Canmore Consultants Ltd., v. L.O.M. Medical Int'l, Inc., C.A. No. 8645-VCG (Del. Ch. Sept. 19, 2013) (Glasscock, V.C.)
In this decision, the Court of Chancery addressed a novel question of law: Which party bears the burden of persuasion under Section 223(c) of the Delaware General Corporation Law (the “DGCL”)? Section 223(c) permits stockholders to petition the Court of Chancery to direct, in its discretion, that a special meeting of stockholders be held to fill vacancies on a company’s board of directors. The Court determined that plaintiffs bear the burden of demonstrating that the equities support convening a special meeting of stockholders and held that, in this case, plaintiffs had not met that burden.
At the 2012 annual meeting of L.O.M. Medical International, Inc. (the “Company”), a slate of five directors, including plaintiffs Ralph Woloschuk and Ronald Roteliuk who are also stockholders of the Company, were elected to the Company’s board. After litigation concerning the validity of this election, the factions agreed to hold a second annual meeting under Court supervision, overseen by a special master. At the second meeting, held on March 13, 2013, the stockholders elected a different slate of directors consisting of one incumbent director and four new directors (including Charles Clements and Alan Lawrence, the two individual defendants in this case). Within three months of the second election, three of the five directors had resigned, leaving only Messrs. Clements and Lawrence as board members (representing a minority of the whole board). These two remaining directors executed written consents appointing a new director on June 13, 2013 (the afternoon on which the third director resigned), and the board acted to fill the two remaining vacancies by July 18, 2013.
The plaintiffs petitioned the Court to direct that a special stockholders meeting be held to elect directors because a minority of the whole board had acted on June 13, 2013 to fill the first vacancy. Section 223(a) of the DGCL provides that, unless otherwise provided in a corporation’s certificate of incorporation or bylaws, vacancies and newly created directorships may be filled by a majority of the directors then in office, although less than a quorum. 8 Del. C. § 223(a). Section 223(c) provides that if, at the time of filling any vacancy, the directors then in office constituted less than a majority of the whole board, any stockholder or stockholders holding at least ten percent of the outstanding voting stock with the right to elect directors may petition the Court of Chancery to summarily order an election to be held to fill any such vacancies. The parties agreed the plaintiffs satisfied the requirements for standing to bring this action under Section 223(c): (1) they collectively held at least ten percent of the voting stock, and (2) at the point in time when the individual defendants filled the first vacancy, they constituted a minority of the whole board of directors.

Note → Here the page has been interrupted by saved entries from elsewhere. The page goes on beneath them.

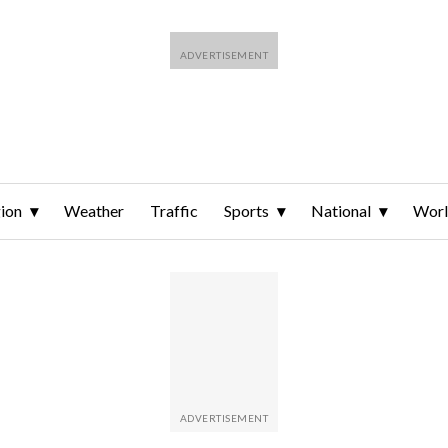
ion
Weather
Traffic
Sports
National
Wor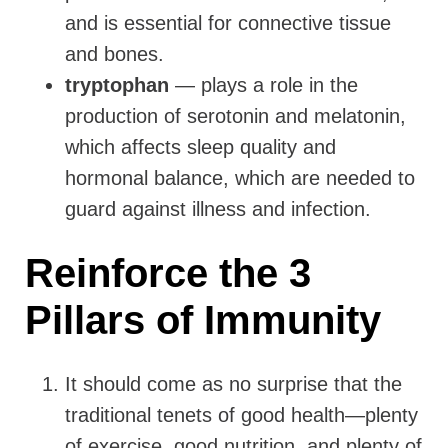
and is essential for connective tissue
and bones.
tryptophan
— plays a role in the
production of serotonin and melatonin,
which affects sleep quality and
hormonal balance, which are needed to
guard against illness and infection.
Reinforce the 3
Pillars of Immunity
It should come as no surprise that the
traditional tenets of good health—plenty
of exercise, good nutrition, and plenty of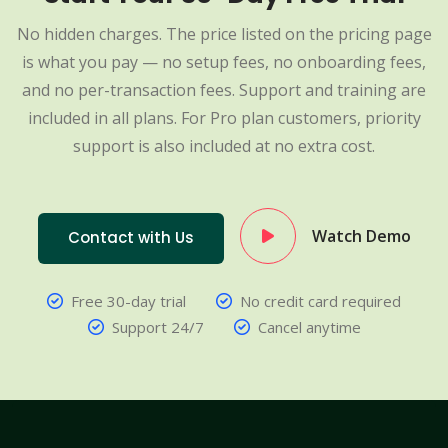
No hidden charges. The price listed on the pricing page
is what you pay — no setup fees, no onboarding fees,
and no per-transaction fees. Support and training are
included in all plans. For Pro plan customers, priority
support is also included at no extra cost.
Watch Demo
Contact with Us
Free 30-day trial
No credit card required
Support 24/7
Cancel anytime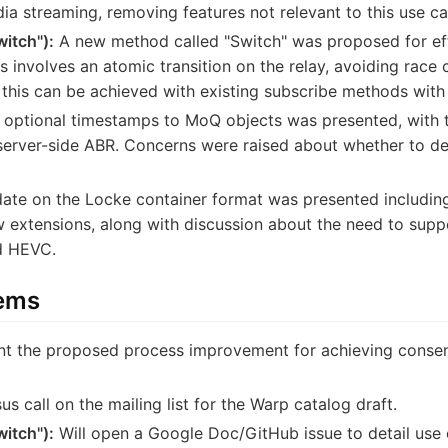
ia streaming, removing features not relevant to this use ca
witch"):
A new method called "Switch" was proposed for eff
his involves an atomic transition on the relay, avoiding race
this can be achieved with existing subscribe methods with 
optional timestamps to MoQ objects was presented, with t
erver-side ABR. Concerns were raised about whether to def
ate on the Locke container format was presented includin
w extensions, along with discussion about the need to sup
d HEVC.
tems
t the proposed process improvement for achieving consens
us call on the mailing list for the Warp catalog draft.
witch"):
Will open a Google Doc/GitHub issue to detail use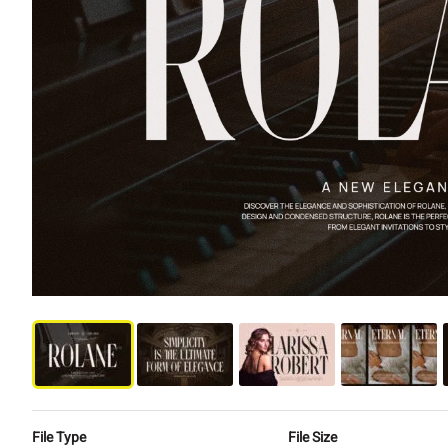
File Type
File Size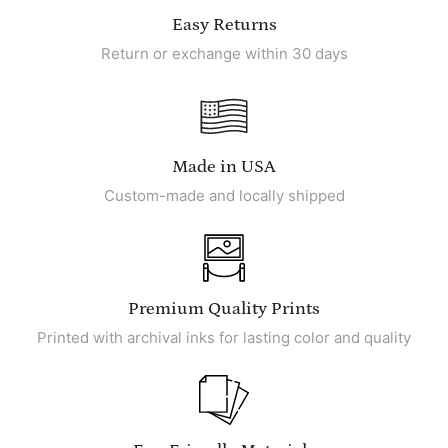
Easy Returns
Return or exchange within 30 days
Made in USA
Custom-made and locally shipped
Premium Quality Prints
Printed with archival inks for lasting color and quality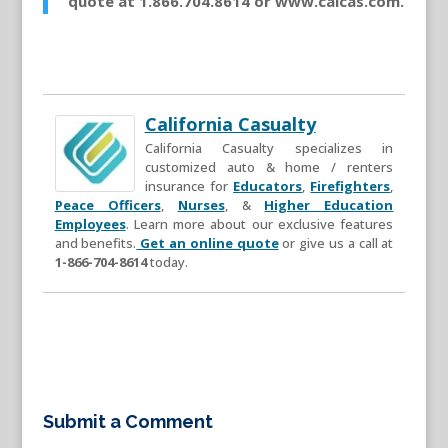
quote at 1.866.704.8614 or www.calcas.com.
California Casualty
California Casualty specializes in
customized auto & home / renters
insurance for
Educators
,
Firefighters
,
Peace Officers
,
Nurses
, &
Higher Education
Employees
. Learn more about our exclusive features
and benefits.
Get an online quote
or give us a call at
1-866-704-8614
today.
Submit a Comment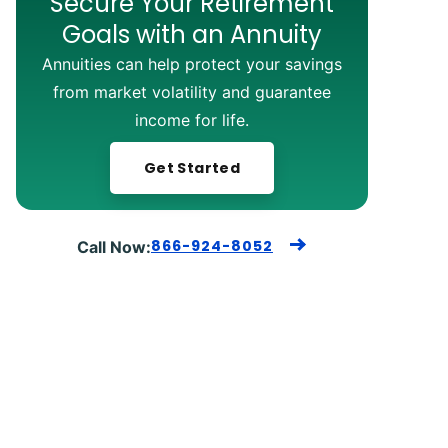
Secure Your Retirement
Goals with an Annuity
Annuities can help protect your savings
from market volatility and guarantee
income for life.
Get Started
866-924-8052
Call Now: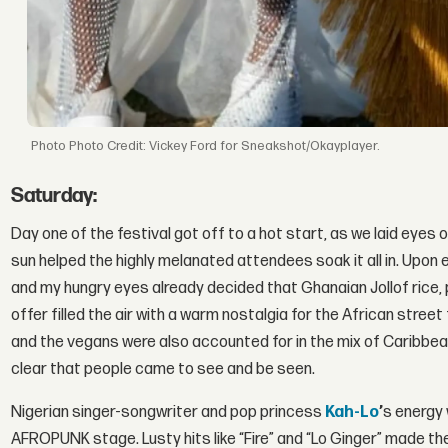
Photo Credit: Vickey Ford for Sneakshot/Okayplayer.
Saturday:
Day one of the festival got off to a hot start, as we laid eyes
sun helped the highly melanated attendees soak it all in. Upon 
and my hungry eyes already decided that Ghanaian Jollof rice, p
offer filled the air with a warm nostalgia for the African str
and the vegans were also accounted for in the mix of Caribbea
clear that people came to see and be seen.
Nigerian singer-songwriter and pop princess
Kah-Lo
’
s energy 
AFROPUNK stage. Lusty hits like “Fire” and “Lo Ginger” made th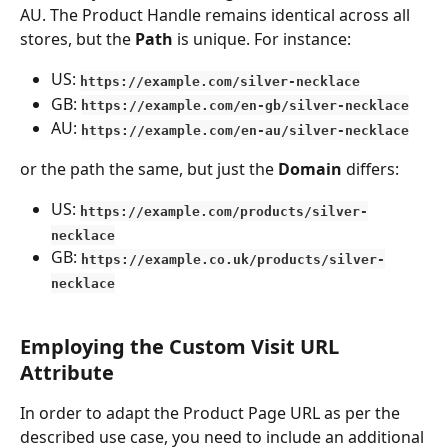
AU. The Product Handle remains identical across all 
stores, but the 
Path
 is unique. For instance:
US: 
https://example.com/silver-necklace
GB: 
https://example.com/en-gb/silver-necklace
AU: 
https://example.com/en-au/silver-necklace
or the path the same, but just the 
Domain
 differs:
US: 
https://example.com/products/silver-
necklace
GB: 
https://example.co.uk/products/silver-
necklace
Employing the Custom Visit URL 
Attribute
In order to adapt the Product Page URL as per the 
described use case, you need to include an additional 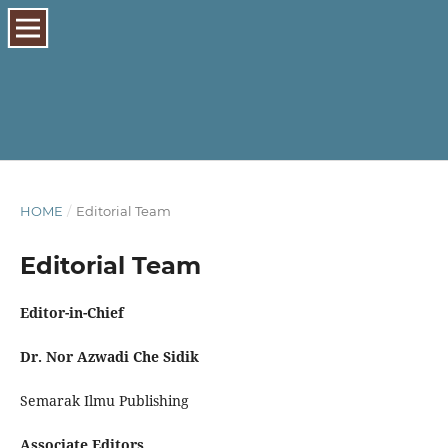
HOME
/
Editorial Team
Editorial Team
Editor-in-Chief
Dr. Nor Azwadi Che Sidik
Semarak Ilmu Publishing
Associate Editors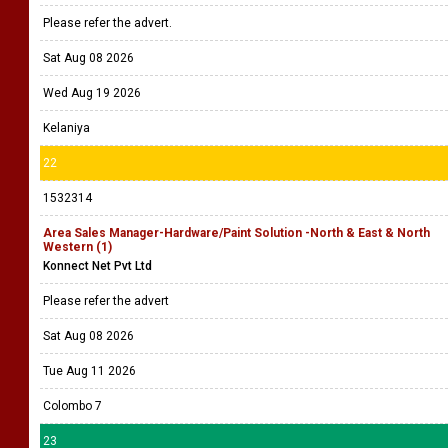
Please refer the advert.
Sat Aug 08 2026
Wed Aug 19 2026
Kelaniya
22
1532314
Area Sales Manager-Hardware/Paint Solution -North & East & North
Western (1)
Konnect Net Pvt Ltd
Please refer the advert
Sat Aug 08 2026
Tue Aug 11 2026
Colombo 7
23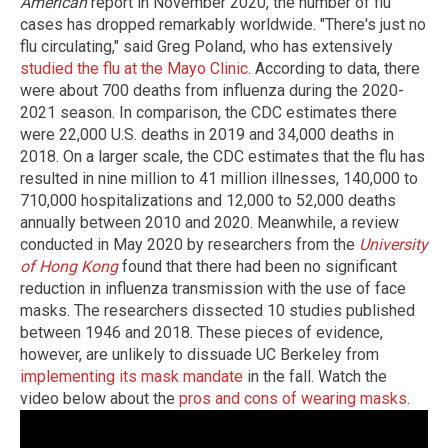
American
report in November 2020, the number of flu
cases has dropped remarkably worldwide. "There's just no
flu circulating," said Greg Poland, who has extensively
studied the flu at the Mayo Clinic
. According to data, there
were about 700 deaths from influenza during the 2020-
2021 season. In comparison, the CDC estimates there
were 22,000 U.S. deaths in 2019 and 34,000 deaths in
2018. On a larger scale, the CDC estimates that the flu has
resulted in nine million to 41 million illnesses, 140,000 to
710,000 hospitalizations and 12,000 to 52,000 deaths
annually between 2010 and 2020. Meanwhile, a review
conducted in May 2020 by researchers from the
University
of Hong Kong
found that there had been no significant
reduction in influenza transmission with the use of face
masks. The researchers dissected 10 studies published
between 1946 and 2018. These pieces of evidence,
however, are unlikely to dissuade UC Berkeley from
implementing its mask mandate
in the fall. Watch the
video below about the
pros and cons of wearing masks
.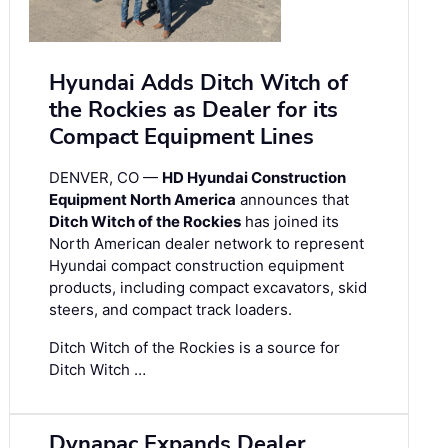
Hyundai Adds Ditch Witch of
the Rockies as Dealer for its
Compact Equipment Lines
DENVER, CO —
HD Hyundai Construction
Equipment North America
announces that
Ditch Witch of the Rockies
has joined its
North American dealer network to represent
Hyundai compact construction equipment
products, including compact excavators, skid
steers, and compact track loaders.
Ditch Witch of the Rockies is a source for
Ditch Witch …
Dynapac Expands Dealer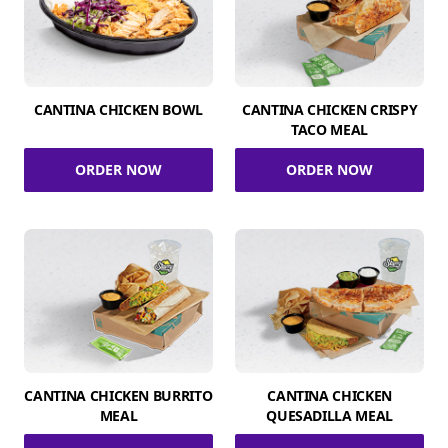
CANTINA CHICKEN BOWL
CANTINA CHICKEN CRISPY
TACO MEAL
ORDER NOW
ORDER NOW
CANTINA CHICKEN BURRITO
CANTINA CHICKEN
MEAL
QUESADILLA MEAL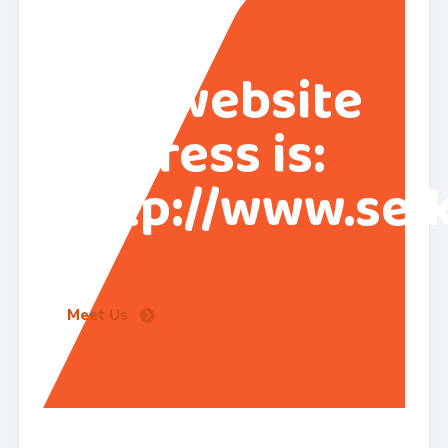
Our website
address is:
http://www.sei
Meet Us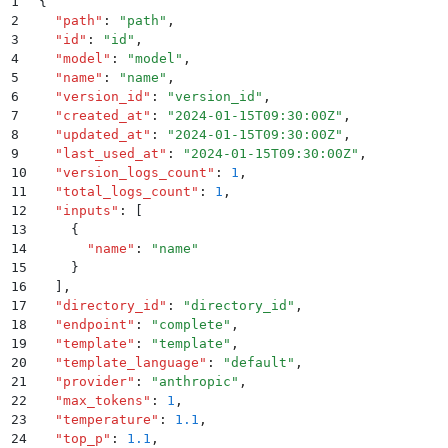
1
{
2
  "
path
"
:
 "
path
"
,
3
  "
id
"
:
 "
id
"
,
4
  "
model
"
:
 "
model
"
,
5
  "
name
"
:
 "
name
"
,
6
  "
version_id
"
:
 "
version_id
"
,
7
  "
created_at
"
:
 "
2024-01-15T09:30:00Z
"
,
8
  "
updated_at
"
:
 "
2024-01-15T09:30:00Z
"
,
9
  "
last_used_at
"
:
 "
2024-01-15T09:30:00Z
"
,
10
  "
version_logs_count
"
:
 1
,
11
  "
total_logs_count
"
:
 1
,
12
  "
inputs
"
:
 [
13
    {
14
      "
name
"
:
 "
name
"
15
    }
16
  ]
,
17
  "
directory_id
"
:
 "
directory_id
"
,
18
  "
endpoint
"
:
 "
complete
"
,
19
  "
template
"
:
 "
template
"
,
20
  "
template_language
"
:
 "
default
"
,
21
  "
provider
"
:
 "
anthropic
"
,
22
  "
max_tokens
"
:
 1
,
23
  "
temperature
"
:
 1.1
,
24
  "
top_p
"
:
 1.1
,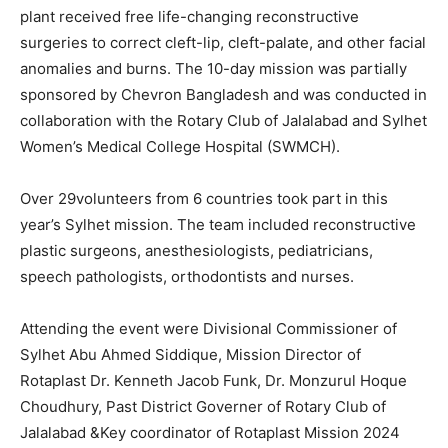
plant received free life-changing reconstructive
surgeries to correct cleft-lip, cleft-palate, and other facial
anomalies and burns. The 10-day mission was partially
sponsored by Chevron Bangladesh and was conducted in
collaboration with the Rotary Club of Jalalabad and Sylhet
Women’s Medical College Hospital (SWMCH).
Over 29volunteers from 6 countries took part in this
year’s Sylhet mission. The team included reconstructive
plastic surgeons, anesthesiologists, pediatricians,
speech pathologists, orthodontists and nurses.
Attending the event were Divisional Commissioner of
Sylhet Abu Ahmed Siddique, Mission Director of
Rotaplast Dr. Kenneth Jacob Funk, Dr. Monzurul Hoque
Choudhury, Past District Governer of Rotary Club of
Jalalabad &Key coordinator of Rotaplast Mission 2024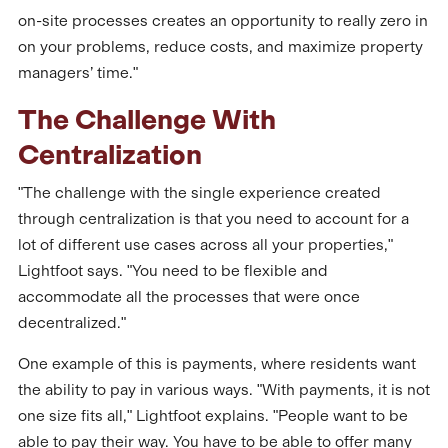
on-site processes creates an opportunity to really zero in
on your problems, reduce costs, and maximize property
managers’ time."
The Challenge With
Centralization
"The challenge with the single experience created
through centralization is that you need to account for a
lot of different use cases across all your properties,"
Lightfoot says. "You need to be flexible and
accommodate all the processes that were once
decentralized."
One example of this is payments, where residents want
the ability to pay in various ways. "With payments, it is not
one size fits all," Lightfoot explains. "People want to be
able to pay their way. You have to be able to offer many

The Court rejected the plaintiffs’ argument that merely satisfying Section 223(c)’s requirements for standing required the Court to grant plaintiffs’ request for an election. Instead, the Court held that, to perfect the right to a special election under Section 223(c), plaintiffs must show: (1) only a minority of directors remained on the board at the pertinent time, (2) plaintiffs represent at least ten percent of outstanding shares, and (3) the equities support their request. Emphasizing the permissive nature of Section 223(c), the Court held that plaintiffs should bear the burden of persuasion thereunder because the statute provides a limited exception to the authority to fill vacancies that Section 223(a) grants to directors. The Court reasoned that, since a corporation has the ability to entirely eliminate the authority of directors to fill vacancies without a stockholder vote, Section 223(c) creates a narrow avenue whereby the Court may override the directors’ decision to fill board vacancies where doing so is necessary to avoid some identifiable inequity. The Court determined that where, as in this case, a corporation has chosen to forgo a provision in its certificate of incorporation or bylaws restricting directors’ ability to fill vacancies, Section 223(c) permits the plaintiffs to request a new election to fill vacancies but places on them the burden to demonstrate the equities require such an election.
In considering the equities, the Court weighed the right of the stockholders to exercise their voting franchise and select directors against the cost-effective ability of directors to fill vacancies. The Court gave considerable weight to the fact that the Company had held a stockholder meeting to elect directors in March 2013 (six months prior to the date of the opinion), the plaintiffs’ slate of directors had lost at that meeting, and there was no indication a new election would result in a different outcome. Moreover, the Court found the plaintiffs could point to no persuasive equitable reason why stockholder interests were not protected by the current board. The Court also gave weight to the fact that the Company could not afford to hold another stockholder meeting.
For these reasons, the Court determined the equities did not justify ordering a new election to fill vacancies and granted defendants’ motion for summary judgment.